La diminution à l'intérieur des secteurs pourrait tenir à l'une de trois raisons. En premier lieu, il se peut que ces secteurs aient investi trop peu et augmentent leur production en soumettant leur infrastructure à trop rude épreuve, entraînant l'usure de cette dernière. En deuxième lieu, les entreprises ont peut-être remplacé le capital infrastructurel par d'autres types de capital (p. ex., machines et matériel) et par le travail. En troisième lieu, les entreprises dans ces secteurs pourraient utiliser leur capital infrastructurel à meilleur escient. Elles ont peut-être trouvé des façons de mieux utiliser leur capital existant. Ou bien, elles se sont peut-être dotées dans le passé d'une capacité excédentaire en prévision d'une demande future plus élevée.

Étant donné que les tendances à la baisse des ratios de l'infrastructure au PIB s'observent depuis longtemps (presque 20 ans) et sont uniformes d'un secteur d'infrastructure à l'autre, la première possibilité semble peu probable. En outre, les mêmes tendances générales s'observent aux États-Unis qu'au Canada.

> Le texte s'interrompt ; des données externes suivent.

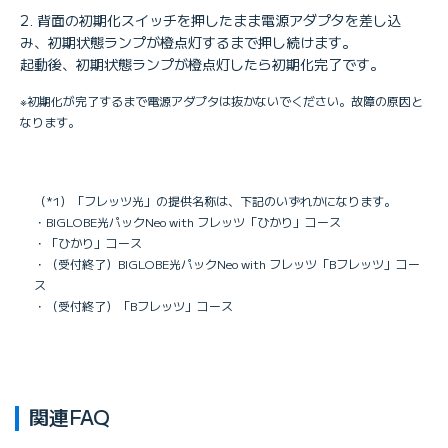
背面の初期化スイッチを押したまま電源アダプタを差し込
み、初期状態ランプが橙点灯するまで押し続けます。
起動後、初期状態ランプが橙点灯したら初期化完了です。
※初期化が完了するまで電源アダプタは抜かないでください。故障の原因と
なります。
（*1）「フレッツ光」の提供名称は、下記のいずれかになります。
・BIGLOBE光パックNeo with フレッツ「ひかり」コース
・「ひかり」コース
・（受付終了）BIGLOBE光パックNeo with フレッツ「Bフレッツ」コー
ス
・（受付終了）「Bフレッツ」コース
関連FAQ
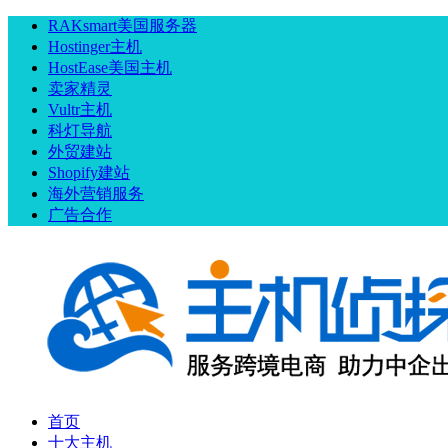
RAKsmart美国服务器
Hostinger主机
HostEase美国主机
卖家精灵
Vultr主机
科灯导航
外贸建站
Shopify建站
海外营销服务
广告合作
首页
十大主机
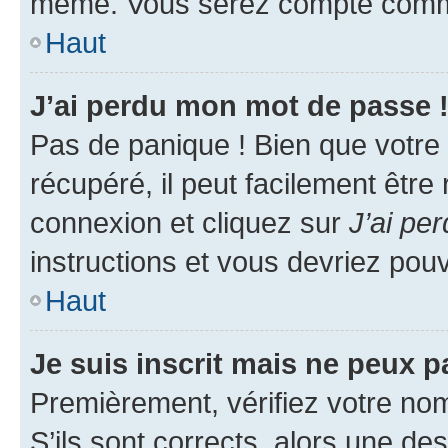
même. Vous serez compté comme é
Haut
J’ai perdu mon mot de passe 
Pas de panique ! Bien que votre
récupéré, il peut facilement être
connexion et cliquez sur
J’ai pe
instructions et vous devriez po
Haut
Je suis inscrit mais ne peux 
Premièrement, vérifiez votre nom 
S’ils sont corrects, alors une d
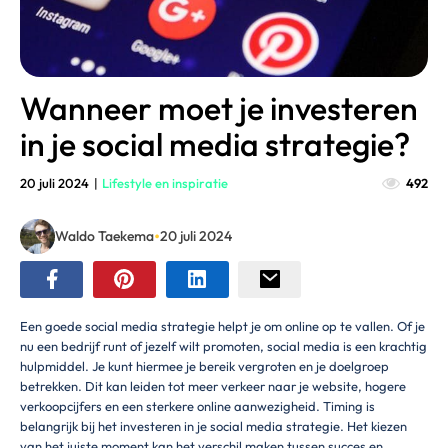
Wanneer moet je investeren
in je social media strategie?
20 juli 2024
|
Lifestyle en inspiratie
492
•
Waldo Taekema
20 juli 2024
Een goede social media strategie helpt je om online op te vallen. Of je
nu een bedrijf runt of jezelf wilt promoten, social media is een krachtig
hulpmiddel. Je kunt hiermee je bereik vergroten en je doelgroep
betrekken. Dit kan leiden tot meer verkeer naar je website, hogere
verkoopcijfers en een sterkere online aanwezigheid. Timing is
belangrijk bij het investeren in je social media strategie. Het kiezen
van het juiste moment kan het verschil maken tussen succes en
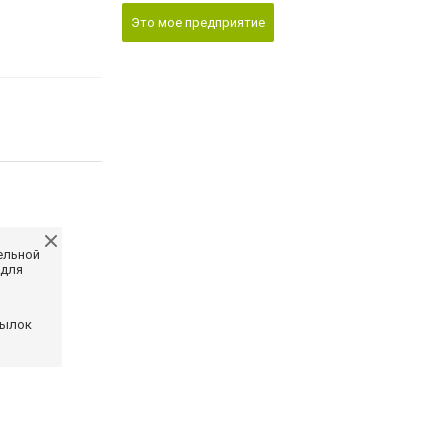
Это мое предприятие
ельной
 для
сылок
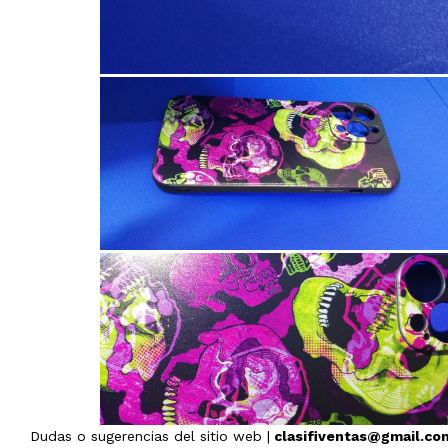
Dudas o sugerencias del sitio web |
clasifiventas@gmail.co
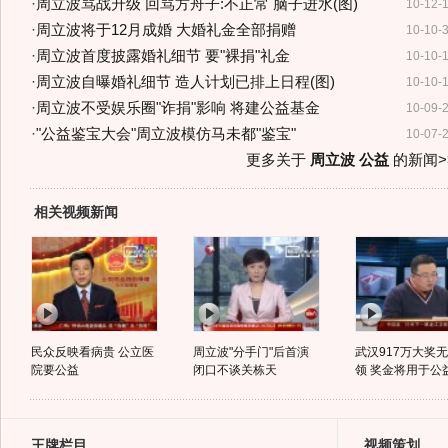
·
周立波骂战升级 回骂方舟子:不正常 脑子进水(图)
10-12-
·
周立波将于12月成婚 大婚礼金全部捐赠
10-10-
·
周立波首度披露婚礼细节 要"裸捐"礼金
10-10-
·
周立波自曝婚礼细节 造人计划已排上日程(图)
10-10-
·
周立波不受娱乐圈"诈捐"影响 将建公益基金
10-09-
·
"公益鉴宝大会"周立波模仿马未都"鉴宝"
10-07-
更多关于
周立波 公益
的新闻>
相关视频新闻
民众反映看病贵 公立医
周立波"分手门"后首演
武汉917万大奖
院要公益
闭口不谈关栋天
领 奖金将用于公
王牌栏目
视频策划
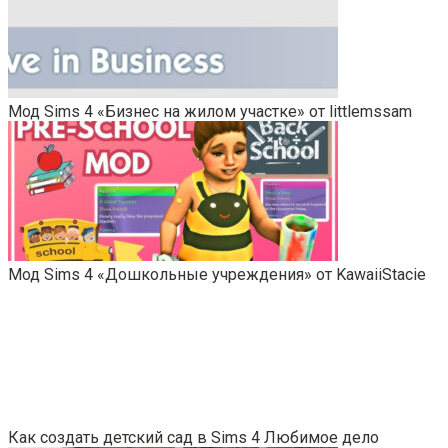
Мод Sims 4 «Бизнес на жилом участке» от littlemssam
Мод Sims 4 «Дошкольные учреждения» от KawaiiStacie
Как создать детский сад в Sims 4 Любимое дело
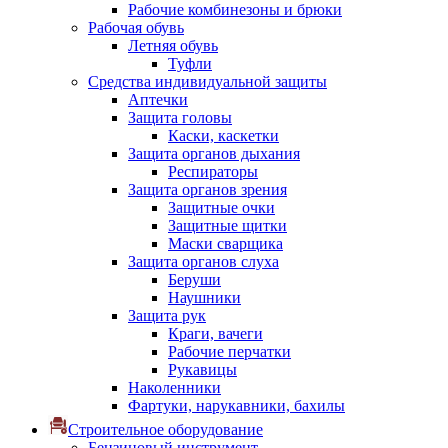
Рабочие комбинезоны и брюки
Рабочая обувь
Летняя обувь
Туфли
Средства индивидуальной защиты
Аптечки
Защита головы
Каски, каскетки
Защита органов дыхания
Респираторы
Защита органов зрения
Защитные очки
Защитные щитки
Маски сварщика
Защита органов слуха
Беруши
Наушники
Защита рук
Краги, вачеги
Рабочие перчатки
Рукавицы
Наколенники
Фартуки, нарукавники, бахилы
Строительное оборудование
Бензиновый инструмент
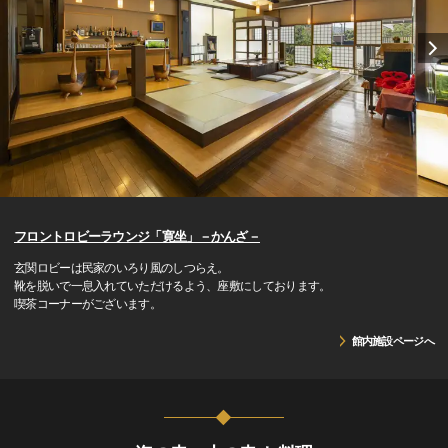
フロントロビーラウンジ「寛坐」－かんざ－
玄関ロビーは民家のいろり風のしつらえ。
靴を脱いで一息入れていただけるよう、座敷にしております。
喫茶コーナーがございます。
館内施設ページへ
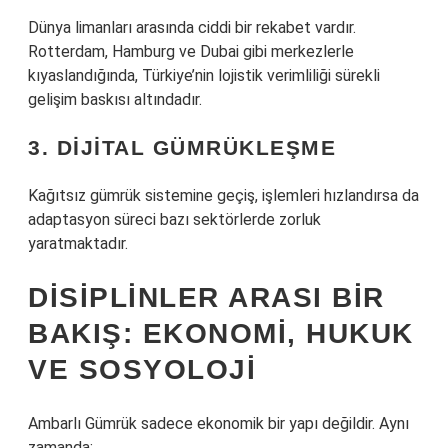
Dünya limanları arasında ciddi bir rekabet vardır.
Rotterdam, Hamburg ve Dubai gibi merkezlerle
kıyaslandığında, Türkiye’nin lojistik verimliliği sürekli
gelişim baskısı altındadır.
3. DIJITAL GÜMRÜKLEŞME
Kağıtsız gümrük sistemine geçiş, işlemleri hızlandırsa da
adaptasyon süreci bazı sektörlerde zorluk
yaratmaktadır.
DISIPLINLER ARASI BIR
BAKIŞ: EKONOMI, HUKUK
VE SOSYOLOJI
Ambarlı Gümrük sadece ekonomik bir yapı değildir. Aynı
zamanda:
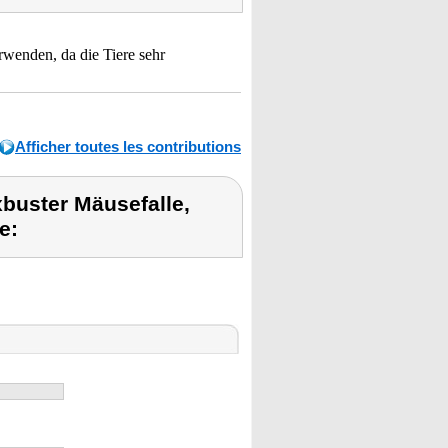
rwenden, da die Tiere sehr
Afficher toutes les contributions
buster Mäusefalle,
e:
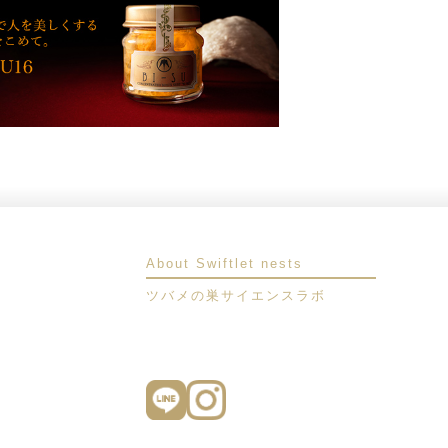
About Swiftlet nests
ツバメの巣サイエンスラボ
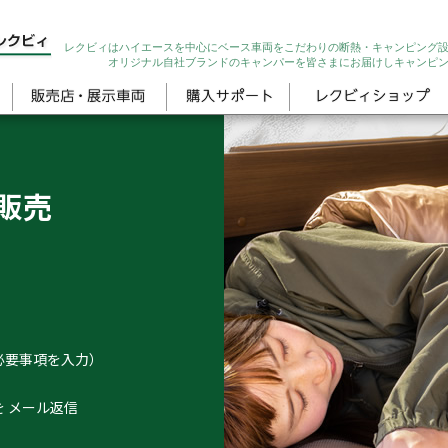
レクビィはハイエースを中心にベース車両をこだわりの断熱・キャンピング
オリジナル自社ブランドのキャンパーを皆さまにお届けしキャンピ
販売
必要事項を入力）
 メール返信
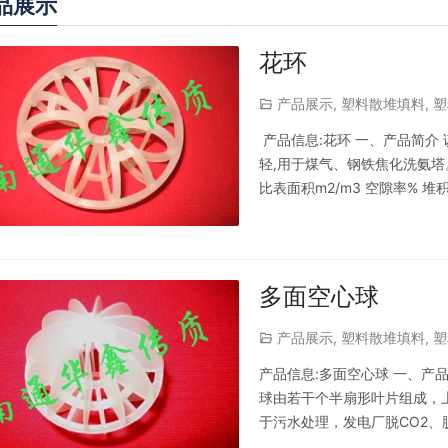
品展示
花环
产品展示
,
塑料散堆填料
,
塑
产品信息:花环 一、产品简介
轻,用于煤气、钢铁焦化洗氨塔。
比表面积m2/m3 空隙率% 堆积重量kg/
9 32500 185 88 111 51 19 
多面空心球
产品展示
,
塑料散堆填料
,
塑
产品信息:多面空心球 一、产
球由若干个半扇形叶片组成，
于污水处理，发电厂脱CO2、脱
表面积(m2/m3) 堆积个数(n/m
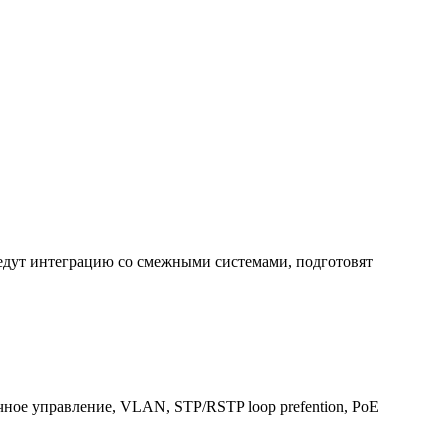
дут интеграцию со смежными системами, подготовят
ачное управление, VLAN, STP/RSTP loop prefention, PoE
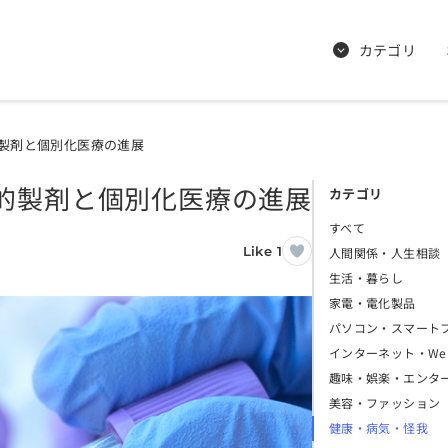
カテゴリ
製剤と個別化医療の進展
的製剤と個別化医療の進展
カテゴリ
すべて
Like 1
人間関係・人生相談
生活・暮らし
家電・電化製品
パソコン・スマート
インターネット・We
趣味・娯楽・エンタ
美容・ファッション
健康・病気・怪我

Il est plus probable que les entreprises dans ces secteurs utilisent leur capital plus efficacement, soit parce qu'elles avaient au départ une capacité excédentaire, soit parce qu'elles ont augmenté leur productivité.

Pour ce qui est de l'infrastructure du secteur public, son importance dans l'économie (capital infrastructurel relativement au PIB global) a diminué de façon constante depuis le début des années 1970, malgré l'augmentation de la part du secteur public de la production jusqu'en 1993. Cette tendance s'observe tant au Canada qu'aux États-Unis et s'explique par une augmentation des dépenses de main-d'œuvre dans le secteur public. En un sens, l'administration publique devient davantage un secteur de service et a besoin de relativement moins de capital infrastructurel et plus de services travaillistiques pour produire la production demandée.

Même si le capital infrastructurel a diminué relativement à d'autres formes de capital, il n'a pas diminué en termes relatifs comparativement à la population qui l'utilise. En fait, le capital infrastructurel du secteur public par habitant s'est maintenu à un niveau relativement constant au cours des 20 dernières années.

En conclusion, les actifs d'infrastructure non seulement ont des caractéristiques qui les différencient d'autres types de capital, mais ils se distinguent d'autres actifs par leurs profils d'utilisation. Ils sont fortement concentrés dans un petit nombre de secteurs qui sont soit des secteurs non commerciaux, soit des secteurs réglementés ou dans lesquels on trouve une forte composante de propriété publique. En outre, le profil de croissance de ces actifs a suivi une trajectoire assez différente de celle des autres actifs durant une bonne partie des 40 dernières années. Que ce soit dans le secteur commercial ou dans celui des administrations publiques, ces actifs ont augmenté à un rythme nettement plus lent que les autres actifs.